I remember a book that came out in 1953 called Fahrenheit 451 by Ray Bradbury about book censorship. It told the story of how books were burned to stifle intellectual freedom. It was very graphic and came out at a time when schools were trying to ban books from their libraries even though they violated the First Amendment of the United States Constitution.

There were a lot of schools trying to get the classics off the shelves like Chaucer. Who ever heard of his Canterbury Tales being considered unreadable? Golden Shakespeare? So what if Romeo and Juliet consummated their marriage before their wedding? That wasn’t the point of the story, and these holy-rollers were trying to strip the school library shelves of classics like these.

But now, there is a new concern, a very deep concern. Schools are trying to eliminate textbooks and replace them with electronic books. And because? Well, the first objection I ran into was that they were too heavy to carry around. Too heavy to carry? These are children, not octogenarians; they can carry books like we did.

Educators say students can go online and print the pages that matter. Who can say what is important to a child’s mind? School is the place where we learn to evaluate what we are reading and where we learn to make decisions based on what our fertile minds read on the pages of these books.

Another objection is that textbooks are expensive to print. If textbooks are too expensive to print and we’re doing away with them, we’ll definitely be breeding future generations of jerks.

If these so-called educators are deciding which books are morally fit for our children to read, we will be raising generations of adults who cannot think for themselves and can only accept the exasperated version of what is acceptable information. No wonder there is such a widespread theory that there is a conspiracy to keep us stupid and uninformed.

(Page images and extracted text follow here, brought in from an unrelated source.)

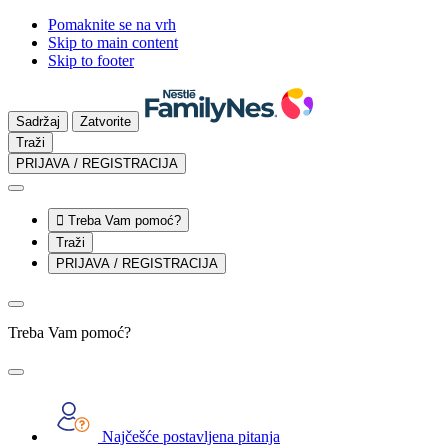
Pomaknite se na vrh
Skip to main content
Skip to footer
Sadržaj
Zatvorite
Traži
PRIJAVA / REGISTRACIJA

Treba Vam pomoć?
Traži
PRIJAVA / REGISTRACIJA
Treba Vam pomoć?
Najčešće postavljena pitanja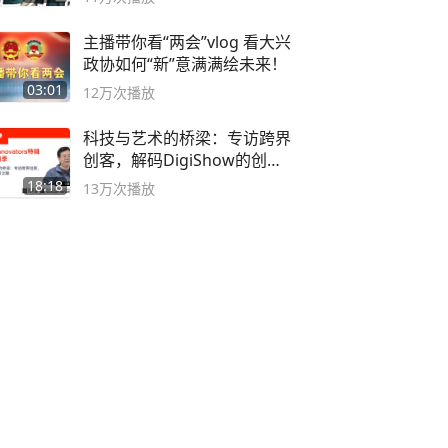
主播带你看“两会”vlog 看大兴
政协如何“新”意满满绘未来！
03:01
12万
次播放
科技与艺术的桥梁：专访跨界
创客，解码DigiShow的创新
之路
18:18
13万
次播放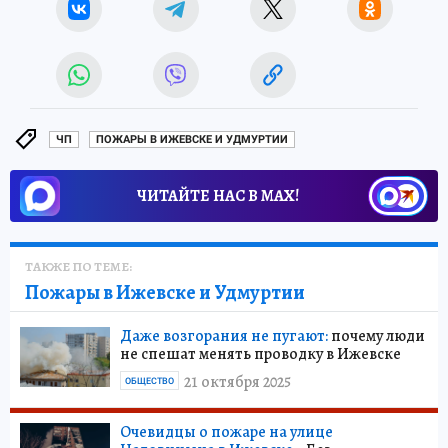
ЧП
ПОЖАРЫ В ИЖЕВСКЕ И УДМУРТИИ
ЧИТАЙТЕ НАС В МАХ!
ТАКЖЕ ПО ТЕМЕ:
Пожары в Ижевске и Удмуртии
Даже возгорания не пугают:
почему люди
не спешат менять проводку в Ижевске
21 октября 2025
ОБЩЕСТВО
Очевидцы о пожаре на улице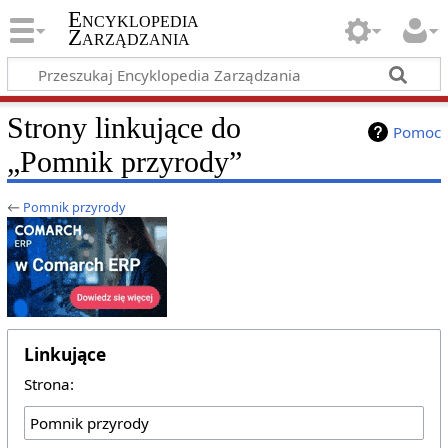
Encyklopedia
Zarządzania
Strony linkujące do
Pomoc
„Pomnik przyrody”
←
Pomnik przyrody
Linkujące
Strona: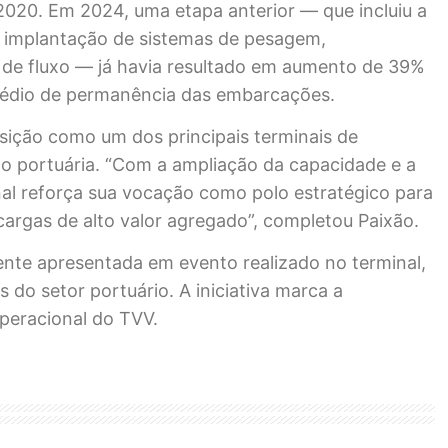
020. Em 2024, uma etapa anterior — que incluiu a
a implantação de sistemas de pesagem,
 de fluxo — já havia resultado em aumento de 39%
médio de permanência das embarcações.
sição como um dos principais terminais de
o portuária. “Com a ampliação da capacidade e a
al reforça sua vocação como polo estratégico para
argas de alto valor agregado”, completou Paixão.
ente apresentada em evento realizado no terminal,
do setor portuário. A iniciativa marca a
operacional do TVV.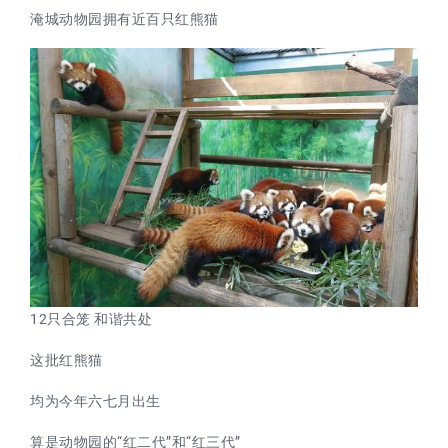
淹城动物园拥有近百只红熊猫
12只合笼 和谐共处
这批红熊猫
均为今年六七月出生
算是动物园的“红二代”和“红三代”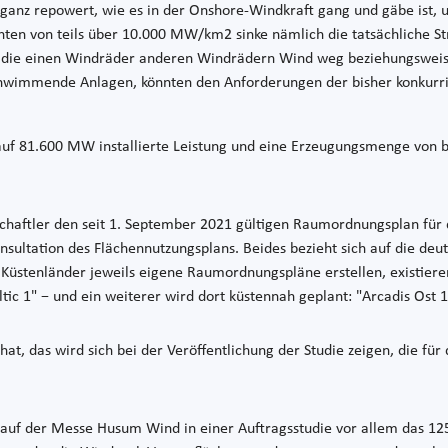
anz repowert, wie es in der Onshore-Windkraft gang und gäbe ist, u
chten von teils über 10.000 MW/km2 sinke nämlich die tatsächliche
 die einen Windräder anderen Windrädern Wind weg beziehungsweise 
hwimmende Anlagen, könnten den Anforderungen der bisher konkurri
f 81.600 MW installierte Leistung und eine Erzeugungsmenge von bi
haftler den seit 1. September 2021 gültigen Raumordnungsplan für 
onsultation des Flächennutzungsplans. Beides bezieht sich auf die de
 Küstenländer jeweils eigene Raumordnungspläne erstellen, existier
tic 1" − und ein weiterer wird dort küstennah geplant: "Arcadis Ost 1
at, das wird sich bei der Veröffentlichung der Studie zeigen, die
uf der Messe Husum Wind in einer Auftragsstudie vor allem das 1250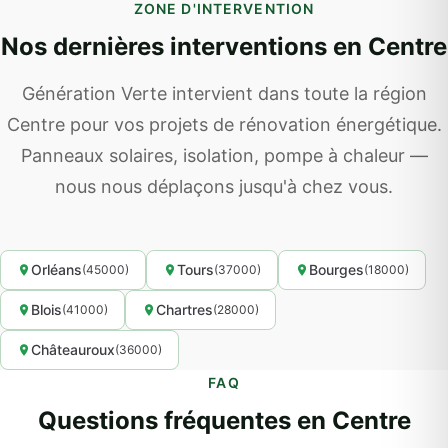
ZONE D'INTERVENTION
Nos dernières interventions en Centre
Génération Verte intervient dans toute la région
Centre pour vos projets de rénovation énergétique.
Panneaux solaires, isolation, pompe à chaleur —
nous nous déplaçons jusqu'à chez vous.
Orléans
Tours
Bourges
(45000)
(37000)
(18000)
Blois
Chartres
(41000)
(28000)
Châteauroux
(36000)
FAQ
Questions fréquentes en Centre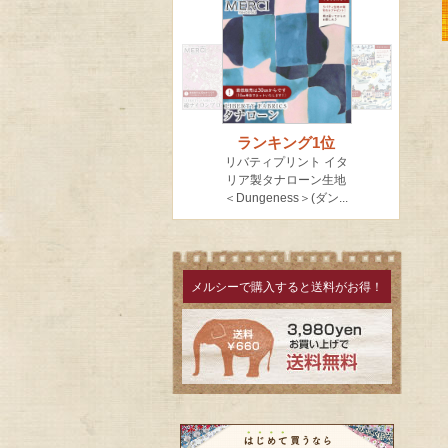
メルシーで購入すると送料がお得！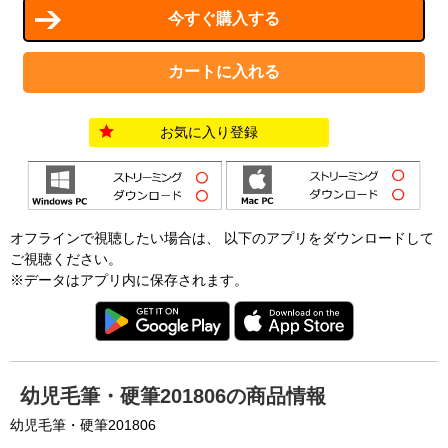
お気に入り登録
オフラインで視聴したい場合は、 以下のアプリをダウンロードして
ご視聴ください。
※データはアプリ内に保存されます。
幼児毛筆・硬筆201806の商品情報
幼児毛筆・硬筆201806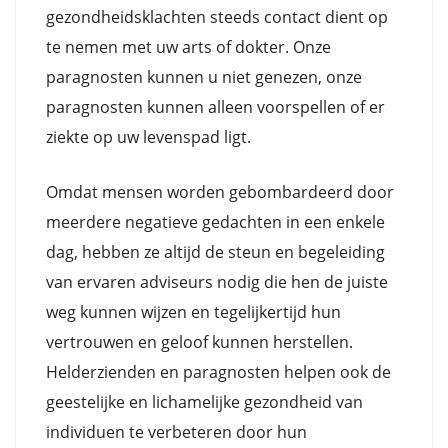
gezondheidsklachten steeds contact dient op
te nemen met uw arts of dokter. Onze
paragnosten kunnen u niet genezen, onze
paragnosten kunnen alleen voorspellen of er
ziekte op uw levenspad ligt.
Omdat mensen worden gebombardeerd door
meerdere negatieve gedachten in een enkele
dag, hebben ze altijd de steun en begeleiding
van ervaren adviseurs nodig die hen de juiste
weg kunnen wijzen en tegelijkertijd hun
vertrouwen en geloof kunnen herstellen.
Helderzienden en paragnosten helpen ook de
geestelijke en lichamelijke gezondheid van
individuen te verbeteren door hun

As someone who still has many of my high school and college textbooks on my library shelves, just to think that the children of tomorrow will one day ask their parents, “What is a book?” it’s frightening

Online books are great for certain things, but textbooks deserve to be delivered to students and remain on library shelves in every school. No one has the right to censor what the people read. And that means religious fanatics, politicians, educators, do-gooders, and anyone else. Books are meant to be read and minds are given to people to use, and when we deprive people of both, we deny them their First Amendment rights and the right to choose for themselves.